Leslie Morgan: My biggest achievement is without doubt being able to supply 180 countries and helping save lives around the world. The biggest challenge has been finding the right team, as having a good team around you is the most important thing. A team is only as strong as the weakest link – for example, if the warehouse can’t get products out, the patient in Africa dies.

We’re always fair to our staff, rewarding them with bonuses, and we all work as hard as anyone else, mucking in and working evenings and weekends if necessary. One of our straplines is ‘saving lives by saving time’ and we work very hard to be able to get things out on time and properly packed.

EE: Over the decades, Durbin has grown hugely. What’s the secret to your success?

LM: Going the extra mile and not having any minimum orders. A lot of the big companies [reject an order] if it’s under a certain value, but for us, one patient’s life is as important as it can be.
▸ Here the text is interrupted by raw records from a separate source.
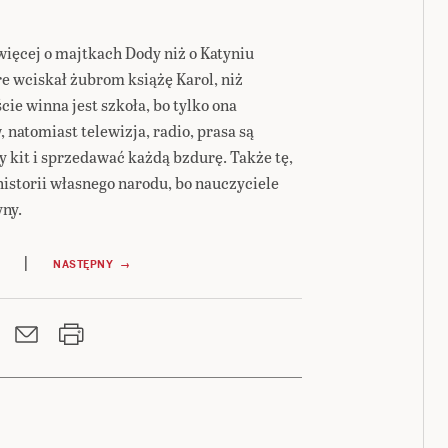
więcej o majtkach Dody niż o Katyniu
óre wciskał żubrom książę Karol, niż
ie winna jest szkoła, bo tylko ona
natomiast telewizja, radio, prasa są
 kit i sprzedawać każdą bzdurę. Także tę,
historii własnego narodu, bo nauczyciele
yny.
|
NASTĘPNY →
If you only need one pack to save a life, you supply the one pack.

EE: Looking at the industry more widely, how much has pharmaceutical distribution changed over your career and how have companies had to adapt to these changes?

LM: There are a lot more regulations, which I think is very good – it means the standards are higher for everyone. Moreover, drugs are tested much more these days than they used to be, which is obviously very good. These changes have made us much more efficient and we also have more people in compliance, which is a good thing. It has also meant that a lot of the cowboy operators have been forced out, which is very good.
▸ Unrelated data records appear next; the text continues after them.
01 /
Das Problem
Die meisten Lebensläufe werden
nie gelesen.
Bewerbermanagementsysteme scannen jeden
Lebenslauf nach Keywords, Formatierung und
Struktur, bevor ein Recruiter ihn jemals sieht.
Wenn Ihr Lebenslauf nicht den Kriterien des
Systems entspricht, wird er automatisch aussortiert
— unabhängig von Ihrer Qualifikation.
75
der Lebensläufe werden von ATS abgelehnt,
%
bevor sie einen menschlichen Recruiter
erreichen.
"There are a lot more regulations, which I think is very good – it means the standards are higher for everyone."

We’re also very pleased that regulators are enforcing rules around the storage of drugs during transit. This means you are able to prove that a product was stored at the right temperature and this is very important for us as we want the drug to arrive at its destination in optimum condition. I would say, if I wouldn’t swallow the drug myself, I don’t want to be selling it. The product has to be of the highest standard wherever in the world people live.
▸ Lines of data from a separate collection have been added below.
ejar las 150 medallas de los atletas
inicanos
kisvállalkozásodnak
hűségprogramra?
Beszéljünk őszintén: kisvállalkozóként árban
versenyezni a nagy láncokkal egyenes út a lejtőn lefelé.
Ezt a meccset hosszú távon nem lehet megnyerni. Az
EE: Relief work is a huge part of what you do at Durbin. In fact, over the course of your career, your efforts have resulted in the donation of over £20m of stock to charities worldwide. What extra challenges does this sort of work bring?

LM: Firstly we have to make sure that the product is going to be used in time by the organisation that is receiving the drug. The last thing we’d want is to give them a drug that would go out of date before they use it. And secondly, we have to ensure the drugs are appropriate for each situation. For example, we’ve been offered a drug designed to treat constipation in people who are using end-of-life morphine. It’s a special laxative to help terminally ill people who are on morphine. But that would be of no use in Africa, where people aren’t on morphine. It’s got to be an appropriate drug for the situation.

We’re very strong at getting products out very, very quickly and saving lives. This is because of our good contacts with relief agencies, as well as airlines. We’re able to fly out products and charter aircrafts if necessary to get the product delivered. We also hold stock of products that are often needed in an emergency.

EE: Over the next year, what are some of Durbin’s most exciting new projects?

LM: We’ve got a new solar-powered light – Luci – which you charge up in the sun and it gives you up to twelve hours of light from one charge. Although it’s not a pharmaceutical, it’s very valuable to send out in relief situations. We started sending it out a few months ago and it’s already really changed people’s lives. It means that a child in Africa can do their homework at night without relying on kerosene lamps, which are extremely dangerous and have been associated with many health issues including respiratory disorders, tuberculosis, burns and poisoning.

EE: Finally, what are your most and least favourite parts of the job and why?

LM: I don’t have any least favourites. What’s great about the job is that every day there are new opportunities and new ways of getting pharmaceuticals to people in need. I’m very lucky I’ve got a great team around me and they find innovative ways to streamline the process and make it more and more efficient, and we’re able to pass these savings on to our clients around the world.